In 1980, Carney et al. described an increased incidence of pheochromocytoma and islet cell tumor in three families. The results of genealogical analyses suggested the autosomal dominant inheritance of a predisposition to the respective endocrine neoplasms. Nevertheless, clinical data argued against VHL, MEN, and NF1, which had previously been related to these adrenal and pancreatic tumors: Neither did any of the patients show additional features characteristic of the aforementioned disorders, nor did they mention such features in familial anamnesis.
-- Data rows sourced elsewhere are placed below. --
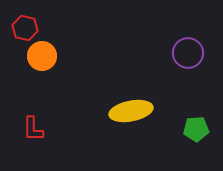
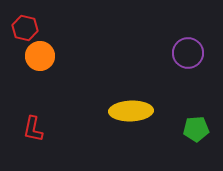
orange circle: moved 2 px left
yellow ellipse: rotated 9 degrees clockwise
red L-shape: rotated 12 degrees clockwise
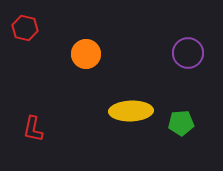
orange circle: moved 46 px right, 2 px up
green pentagon: moved 15 px left, 6 px up
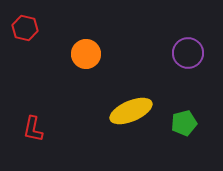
yellow ellipse: rotated 21 degrees counterclockwise
green pentagon: moved 3 px right; rotated 10 degrees counterclockwise
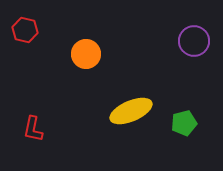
red hexagon: moved 2 px down
purple circle: moved 6 px right, 12 px up
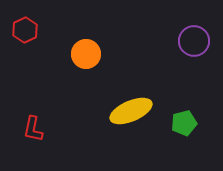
red hexagon: rotated 20 degrees clockwise
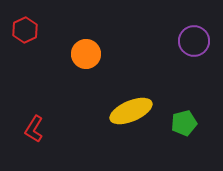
red L-shape: moved 1 px right; rotated 20 degrees clockwise
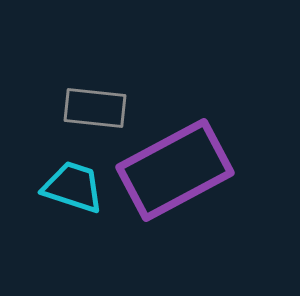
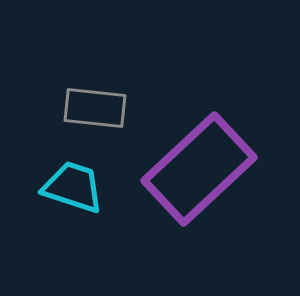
purple rectangle: moved 24 px right, 1 px up; rotated 15 degrees counterclockwise
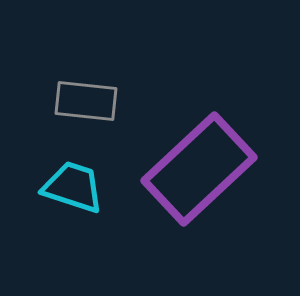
gray rectangle: moved 9 px left, 7 px up
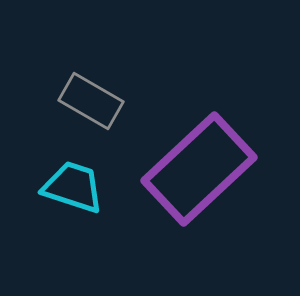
gray rectangle: moved 5 px right; rotated 24 degrees clockwise
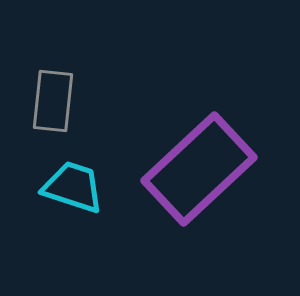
gray rectangle: moved 38 px left; rotated 66 degrees clockwise
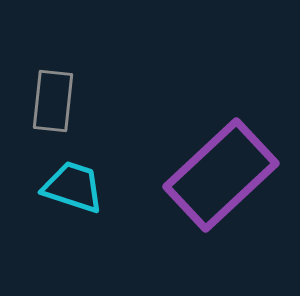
purple rectangle: moved 22 px right, 6 px down
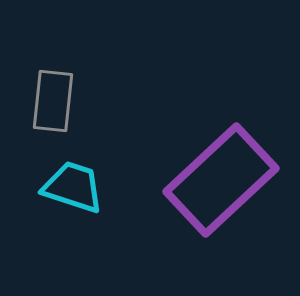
purple rectangle: moved 5 px down
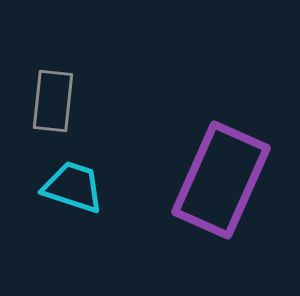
purple rectangle: rotated 23 degrees counterclockwise
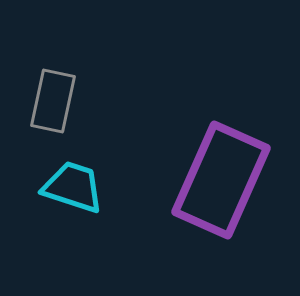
gray rectangle: rotated 6 degrees clockwise
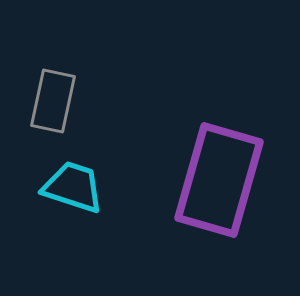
purple rectangle: moved 2 px left; rotated 8 degrees counterclockwise
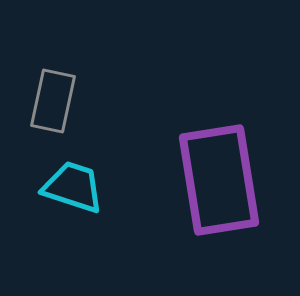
purple rectangle: rotated 25 degrees counterclockwise
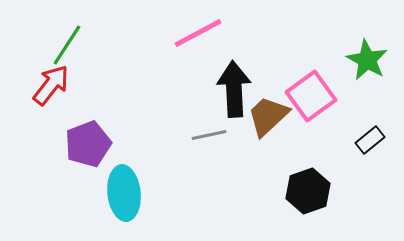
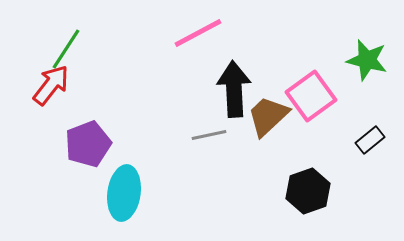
green line: moved 1 px left, 4 px down
green star: rotated 15 degrees counterclockwise
cyan ellipse: rotated 14 degrees clockwise
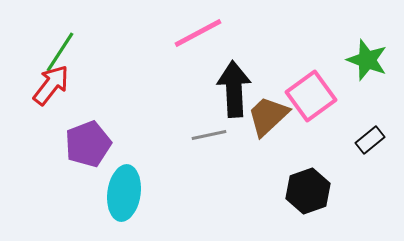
green line: moved 6 px left, 3 px down
green star: rotated 6 degrees clockwise
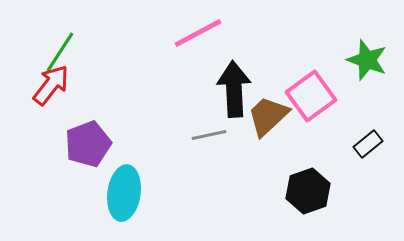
black rectangle: moved 2 px left, 4 px down
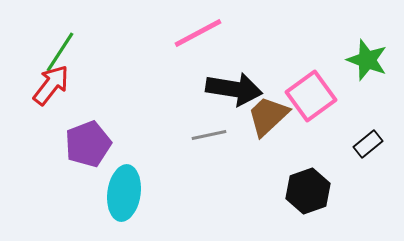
black arrow: rotated 102 degrees clockwise
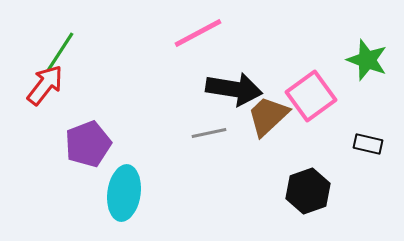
red arrow: moved 6 px left
gray line: moved 2 px up
black rectangle: rotated 52 degrees clockwise
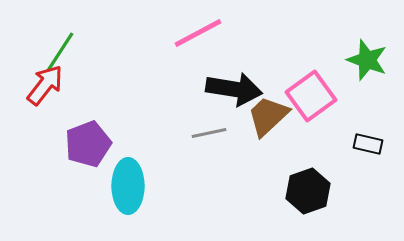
cyan ellipse: moved 4 px right, 7 px up; rotated 8 degrees counterclockwise
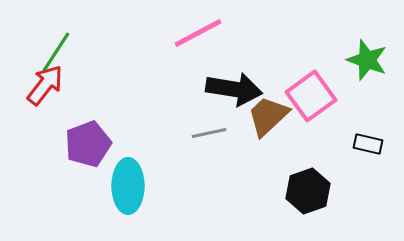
green line: moved 4 px left
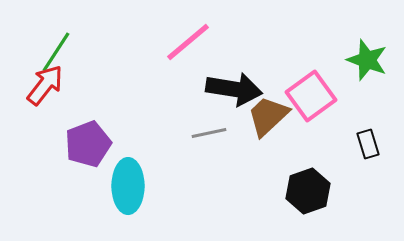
pink line: moved 10 px left, 9 px down; rotated 12 degrees counterclockwise
black rectangle: rotated 60 degrees clockwise
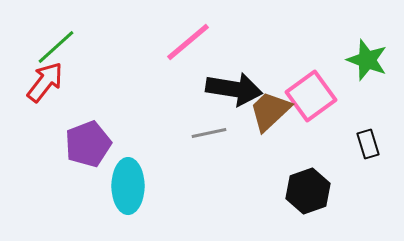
green line: moved 5 px up; rotated 15 degrees clockwise
red arrow: moved 3 px up
brown trapezoid: moved 2 px right, 5 px up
Thus, the authors postulated they were describing a new syndrome, which has subsequently been named PICT .
No further cases have been reported to date, and the existence of PICT as a separate entity is doubted by part of the scientific community.
While pheochromocytoma is a tumor of the adrenal gland, an islet cell tumor develops in the pancreas. Thus, both types of neoplasms derive from neuroendocrine tissues. Several hereditary disorders have been described that predispose for the development of neuroendocrine tumors, namely von Hippel-Lindau disease (VHL), multiple endocrine neoplasia (MEN), and neurofibromatosis type 1 (NF1). Patients suffering from VHL, MEN, or NF1 usually present additional symptoms, though. The diagnosis of these diseases relies on anamnestic data, clinical findings, laboratory results, and genetic studies.
In 1980, three families have been reported where several family members were diagnosed with pheochromocytoma and/or islet cell tumor. Surprisingly, neither patient presented further symptoms that would have been suggestive of VHL, MEN, or NF1, and no such symptoms have been mentioned in familial anamnesis. The authors postulated they were describing a new syndrome, which has subsequently been named pheochromocytoma-islet cell tumor syndrome (PICT). It was inherited in an autosomal dominant manner but could not be related to a pathogenic mutation. Also, no additional cases have been reported to date, so the existence of PICT as a separate entity is doubted by part of the scientific community.